It might be thought that Michael Portillo's television series has raised the status of Bradshaw in the steamindex valhalla, but noit was a chance find of Jack Simmons The express train in a Cromer seondhand bookshop. It is an excellent book, although it had obviously not been read by its previous owner. Before proceeding further it must be noted that Michael Portillo and his entertaining series on railway journeys are not based on the primary Bradshaw product, namely the timetable, but on a series of travel guides developed by Bradshaw as a sort of by-product: many of these are now being reprinted
Marshall states that born in Salford on 29 July 1801 and died in Christiania (now Oslo) from cholera on 9 September 1853. Rly. Mag article (2, 243) gave brief details of his business. He was a member of the Society of Friends and an engraver. In 1820 he opened a business in Belfast, but returned to Manchester in 1822 and engraved maps. He married on 15 May 1839 and had two sons. His first Monthly Railway and Steam Navigation Guide was issued on 1 December 1841. Article mentions Robert Diggles Kay who worked with Bradshaw, but was treated as merely an employee.

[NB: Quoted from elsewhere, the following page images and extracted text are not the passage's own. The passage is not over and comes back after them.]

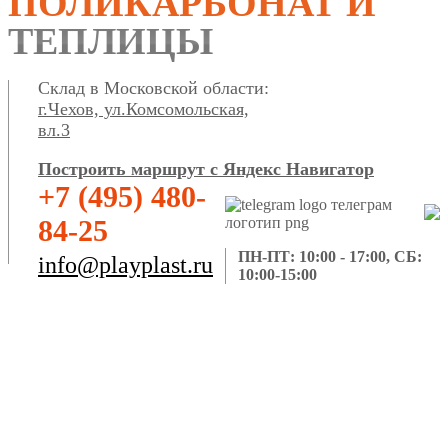
ПОЛИКАРБОНАТ И
ТЕПЛИЦЫ
Склад в Московской области:
г.Чехов, ул.Комсомольская,
вл.3
Построить маршрут с Яндекс Навигатор
+7 (495) 480-
84-25
ПН-ПТ: 10:00 - 17:00, СБ:
info@playplast.ru
10:00-15:00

Bracegirdle (Backtrack, 8, 210) article about Bradshaw appears to consider that Kay failed to be acknowledged, but one wonders how well researched this was as the place of birth is imprecise (the Railway Magazine article ibid firmly states Windsor Bridge, Salford. Bradshaw was apprenticed to Beale, an engraver in Manchester and was noted for his illustrations to Duncan Smith's The art of penmanship. Following work in Belfast he returned to Manchester and established a publishing and printing business which eventually became Henry Blacklock & Son. Robert Diggles Kay was the editor, and possibly the creator, of the railway guide. Kay was sufficiently well-known to justify memorial windows in the Weslyan chapel in Birkdale and a Methodist chapel in Salford. The date of the first edition of the Guide was either 1838 or 1839. Bradshaw was a Quaker and early issues avoided using the names of months based upon Roman deities, but these scruples were eventually thrown own. The author notes some of the changes made to the title. By 1850 "Bradshaw" had become a household word. Originally there was hostility from some of the railway companies and Bradshaw circumvented this by becoming a railway shareholder and by putting his case at company agms. In 1848 the abbreviations mrn and aft replaced am and pm and these were not altered back to the more general until the immediate post-WW2 period. There was a gap from No. 40 to Number 141 (March to April 1845) - presumably due to a typographic error, but rather than admit to a mistake the series continued from 142. Station names were subjected to fierce abbreviations: Cmbe, for instance. The Victorian issues were characterized by small type and poor paper. The writer notes some mentions to Bradshaw in fiction.
ODNB entry by G.C. Boase revised Philip
Peter J. Rodgers (Backtrack, 2007, 21, 253) cites: Lee, Charles, E. The Centenary of Bradshaw. Railway Gazette, 1940.(Ottley 7943).
John Rylands Library in Manchester has an extensive collection of the Guides.